I think we have two options: (1) we either use options on JNK and acknowledge the mismatch in duration OR (2) we purchase an ETF in the Hi Yield category with a better duration match to the LQD.
 
Believe it or not, there really are no meaningful high yield ETFs with a maturity or duration that are materially longer than the JNK. So, if we are going to do this trade, it will have to be option 1. We’ll discuss the risk of the duration mis-match later.
 
So, if you had a $100,000 portfolio that you wanted to use for this trade and you wanted to be equal dollar bearish and bullish using options, you would need to find how many shares of each ETF are needed to equal $100,000. For JNK, priced at $40.70, that is 2400 shares. For LQD, priced at $116.08, that is roughly 900 shares. These would be $98k and $105k, respectively. You want these amounts to be a close match. So, take the JNK up to 2600 shares.
 
That means each options transaction will be 26 contracts for JNK and 9 contracts for LQD. The trade is simple: you purchase 9 contracts of deep ITM puts for LQD and you sell 26 contracts for deep ITM put for JNK. You will notice that these deep ITM puts have a fair amount of time value. That time value is actually the discounted value of the dividends between now and the expiration of the option.
 
Both have options thru at least September of this year – so I recommend using the Septembers. I also recommend that you go deep enough in the money on the LQD put that the time value becomes the lowest it can be – to reduce your ‘short interest’ that you pay being bearish the LQD. I then recommend that you make the JNK similarly deep ITM in size (ie, % ITM).
 
An example today would be: purchase the September $120 puts on LQD for around $7.20 and sell short the September $43 puts on JNK for around $4.10. If you do this in a margin account, the total buying power used will be less than $30,000 – but you will have effectively created this spread trade for a $100k portfolio.
 
When you collect the premiums for JNK, you are collecting ~$4700 in time value (ie, discounted dividends) and for LQD, you are paying ~ $3000 in time value. So, you net $1700 in discounted dividends on a $100,000 position for a 7 month expected hold time. That will be roughly a 3% annualized return – effectively the annual spread between these 2 products.
 
So what are our risks? Fixed income has interest rate risk and credit risk. Let’s discuss the interest rate risk since the mis-match comes in to play here. If interest rates move up, the price of both bonds will go down. But the LQD should go down more in value because it is further out on the duration curve. If rates go down, then LQD will increase in price more than JNK on a relative basis – for the inverse reason of rates going up. The LQD is just more sensitive to interest rate moves.
 
The net/net on interest rates: if you think rates are headed higher because the Fed is going to push them higher, then you should like this trade.
 
The other risk is the credit risk.
 
Is the credit risk in this example hedged in any way? Not if you are just bullish Investment Grade and bearish on High Yield. Look at the credit crisis from 2008/09 in the chart below. You can see that at their worst, these two deviated in price during the early 2009 market plung by 30%. That woule show up in the price of this trade also. The price performance in these two funds deviated significantly in 2009.

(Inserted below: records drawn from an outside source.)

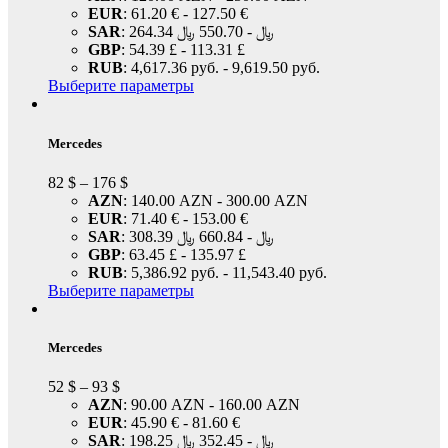
EUR
:
61.20 €
-
127.50 €
SAR
:
550.70 ﷼
-
264.34 ﷼
GBP
:
54.39 £
-
113.31 £
RUB
:
4,617.36 руб.
-
9,619.50 руб.
Выберите параметры
Mercedes
82
$
–
176
$
AZN
:
140.00 AZN
-
300.00 AZN
EUR
:
71.40 €
-
153.00 €
SAR
:
660.84 ﷼
-
308.39 ﷼
GBP
:
63.45 £
-
135.97 £
RUB
:
5,386.92 руб.
-
11,543.40 руб.
Выберите параметры
Mercedes
52
$
–
93
$
AZN
:
90.00 AZN
-
160.00 AZN
EUR
:
45.90 €
-
81.60 €
SAR
:
352.45 ﷼
-
198.25 ﷼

So, if you make this trade, you must believe that there is no credit crisis looming. Remember that a credit crisis will always hurt the junk bond category worse than it will hurt the investment grade category.

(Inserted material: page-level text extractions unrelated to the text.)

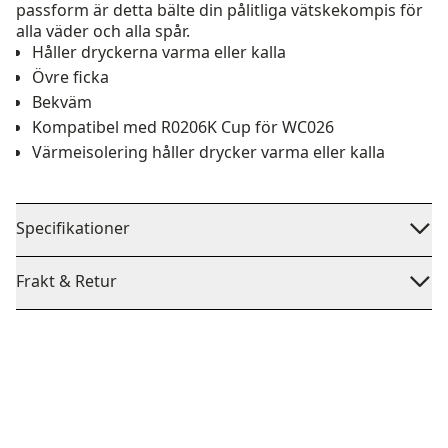
passform är detta bälte din pålitliga vätskekompis för
alla väder och alla spår.
Håller dryckerna varma eller kalla
Övre ficka
Bekväm
Kompatibel med R0206K Cup för WC026
Värmeisolering håller drycker varma eller kalla
Specifikationer
Frakt & Retur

If you are really worried about the credit crisis event, you could purchase a deep OTM put on JNK between $30 to $35 strike price. This should cost you less than 25 cents or roughly 1% of the annual spread. But that might give you the comfortable feeling of knowing you have a floor in the event of another 2008 credit event.
 
Overall, this trade isn’t perfect – but as long as we avoid a credit crisis, this trade should clip a reliable 3% annual return with fairly low volatility. In addition, the trade is poised to make additional returns from any increase in interest rates!